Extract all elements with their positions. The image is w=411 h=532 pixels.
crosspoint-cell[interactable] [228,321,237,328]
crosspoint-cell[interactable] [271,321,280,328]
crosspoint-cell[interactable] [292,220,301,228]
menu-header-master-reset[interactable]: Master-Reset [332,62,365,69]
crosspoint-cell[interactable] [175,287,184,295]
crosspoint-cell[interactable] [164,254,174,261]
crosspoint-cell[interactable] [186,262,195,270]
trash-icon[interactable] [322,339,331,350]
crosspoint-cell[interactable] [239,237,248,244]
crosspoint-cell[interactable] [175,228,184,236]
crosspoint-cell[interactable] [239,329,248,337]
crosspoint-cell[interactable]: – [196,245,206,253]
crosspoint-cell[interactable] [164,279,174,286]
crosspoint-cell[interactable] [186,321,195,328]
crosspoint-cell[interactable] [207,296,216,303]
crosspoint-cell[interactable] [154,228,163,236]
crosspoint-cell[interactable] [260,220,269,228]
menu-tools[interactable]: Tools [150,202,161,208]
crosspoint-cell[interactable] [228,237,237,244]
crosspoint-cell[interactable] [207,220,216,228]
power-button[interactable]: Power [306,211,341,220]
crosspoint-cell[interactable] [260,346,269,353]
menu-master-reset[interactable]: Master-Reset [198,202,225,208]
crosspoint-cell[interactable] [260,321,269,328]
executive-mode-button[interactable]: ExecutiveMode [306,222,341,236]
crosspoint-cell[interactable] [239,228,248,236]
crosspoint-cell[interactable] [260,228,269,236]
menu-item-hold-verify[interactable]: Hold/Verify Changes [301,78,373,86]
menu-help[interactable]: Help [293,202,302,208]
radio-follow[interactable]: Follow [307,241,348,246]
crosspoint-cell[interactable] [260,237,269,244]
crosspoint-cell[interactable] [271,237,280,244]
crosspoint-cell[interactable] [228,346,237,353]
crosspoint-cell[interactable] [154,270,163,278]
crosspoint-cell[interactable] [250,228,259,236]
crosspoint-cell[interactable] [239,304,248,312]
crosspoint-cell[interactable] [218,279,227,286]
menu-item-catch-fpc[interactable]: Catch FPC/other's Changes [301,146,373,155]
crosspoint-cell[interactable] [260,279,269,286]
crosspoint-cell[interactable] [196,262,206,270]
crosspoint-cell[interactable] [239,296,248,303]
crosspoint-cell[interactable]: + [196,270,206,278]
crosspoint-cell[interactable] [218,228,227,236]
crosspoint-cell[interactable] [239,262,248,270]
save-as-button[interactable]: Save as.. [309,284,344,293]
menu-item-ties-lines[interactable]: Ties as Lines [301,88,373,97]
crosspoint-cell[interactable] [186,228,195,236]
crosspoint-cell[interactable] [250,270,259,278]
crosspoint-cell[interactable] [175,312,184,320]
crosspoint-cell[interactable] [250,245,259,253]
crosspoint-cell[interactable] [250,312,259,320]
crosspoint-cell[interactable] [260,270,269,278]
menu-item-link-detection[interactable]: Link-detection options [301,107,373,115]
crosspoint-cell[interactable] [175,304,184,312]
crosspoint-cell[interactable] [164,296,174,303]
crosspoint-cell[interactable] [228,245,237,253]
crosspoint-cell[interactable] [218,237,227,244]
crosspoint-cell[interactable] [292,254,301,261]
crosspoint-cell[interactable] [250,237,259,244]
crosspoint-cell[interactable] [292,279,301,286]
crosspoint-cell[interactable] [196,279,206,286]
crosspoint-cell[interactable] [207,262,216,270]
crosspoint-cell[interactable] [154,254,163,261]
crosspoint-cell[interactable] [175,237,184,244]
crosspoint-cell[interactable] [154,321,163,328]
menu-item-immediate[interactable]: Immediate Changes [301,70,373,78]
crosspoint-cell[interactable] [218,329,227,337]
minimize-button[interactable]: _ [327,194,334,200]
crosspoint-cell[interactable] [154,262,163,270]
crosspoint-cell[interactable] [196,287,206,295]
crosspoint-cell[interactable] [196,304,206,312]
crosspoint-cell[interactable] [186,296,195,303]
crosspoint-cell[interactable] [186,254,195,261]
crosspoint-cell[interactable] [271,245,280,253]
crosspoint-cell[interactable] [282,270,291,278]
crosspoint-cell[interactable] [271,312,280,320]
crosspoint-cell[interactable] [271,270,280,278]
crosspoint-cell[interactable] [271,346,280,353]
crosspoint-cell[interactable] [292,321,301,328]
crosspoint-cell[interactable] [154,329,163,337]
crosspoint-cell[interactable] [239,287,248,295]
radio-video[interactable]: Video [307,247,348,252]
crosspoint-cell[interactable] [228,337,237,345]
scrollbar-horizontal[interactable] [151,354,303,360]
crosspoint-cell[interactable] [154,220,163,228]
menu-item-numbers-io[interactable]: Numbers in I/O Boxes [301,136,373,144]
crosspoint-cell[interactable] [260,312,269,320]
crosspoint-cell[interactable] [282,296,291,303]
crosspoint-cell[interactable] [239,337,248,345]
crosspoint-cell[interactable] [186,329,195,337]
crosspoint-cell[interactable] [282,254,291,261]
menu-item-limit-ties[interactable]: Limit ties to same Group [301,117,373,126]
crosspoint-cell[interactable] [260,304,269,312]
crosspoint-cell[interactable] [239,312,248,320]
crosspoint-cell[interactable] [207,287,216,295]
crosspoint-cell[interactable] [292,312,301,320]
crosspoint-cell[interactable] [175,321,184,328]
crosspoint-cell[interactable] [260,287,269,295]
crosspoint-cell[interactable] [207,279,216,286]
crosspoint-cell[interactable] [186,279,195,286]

• **What you need to do**
Among the entries above, identify all lines with "Reset" and copy them.

• **Written solution**
menu-header-master-reset[interactable]: Master-Reset [332,62,365,69]
menu-master-reset[interactable]: Master-Reset [198,202,225,208]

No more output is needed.